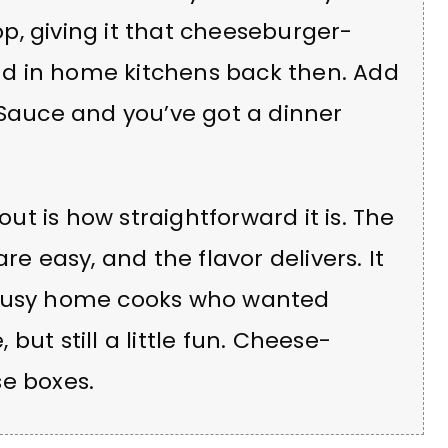
p, giving it that cheeseburger-
rend in home kitchens back then. Add
Sauce and you’ve got a dinner
t is how straightforward it is. The
re easy, and the flavor delivers. It
 busy home cooks who wanted
but still a little fun. Cheese-
se boxes.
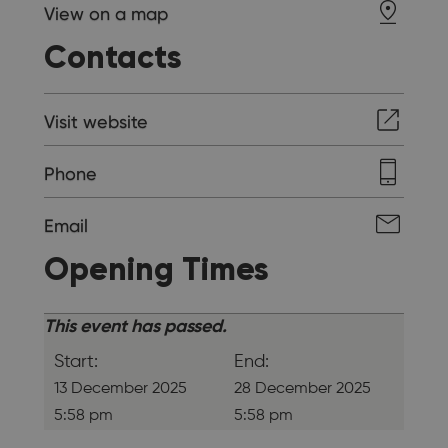
View on a map
Contacts
Visit website
Phone
Email
Opening Times
This event has passed.
Start:
End:
13 December 2025
28 December 2025
5:58 pm
5:58 pm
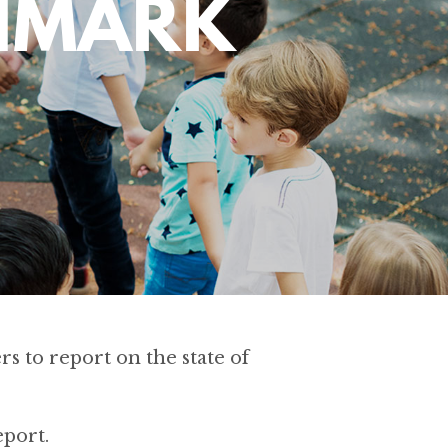
CHMARK
s to report on the state of
port.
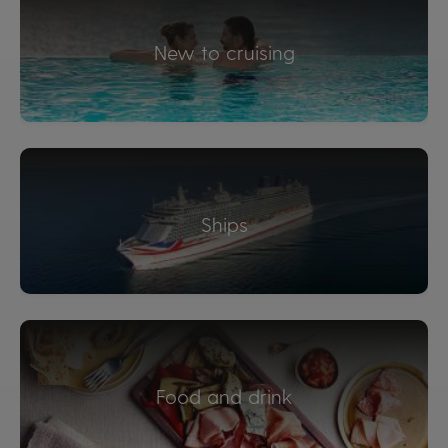
New to cruising
Ships
Food and drink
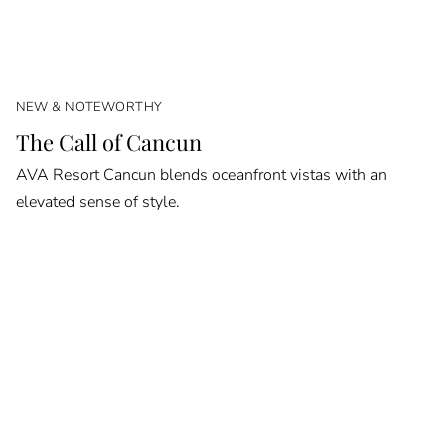
NEW & NOTEWORTHY
The Call of Cancun
AVA Resort Cancun blends oceanfront vistas with an
elevated sense of style.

- **WHAT YOU NEED TO DO**: Once you find the line containing "AVA Resort Cancun", copy it and every line after it through the end of the records, exactly as they stand.

- **ANSWER SECTION**:
AVA Resort Cancun blends oceanfront vistas with an
elevated sense of style.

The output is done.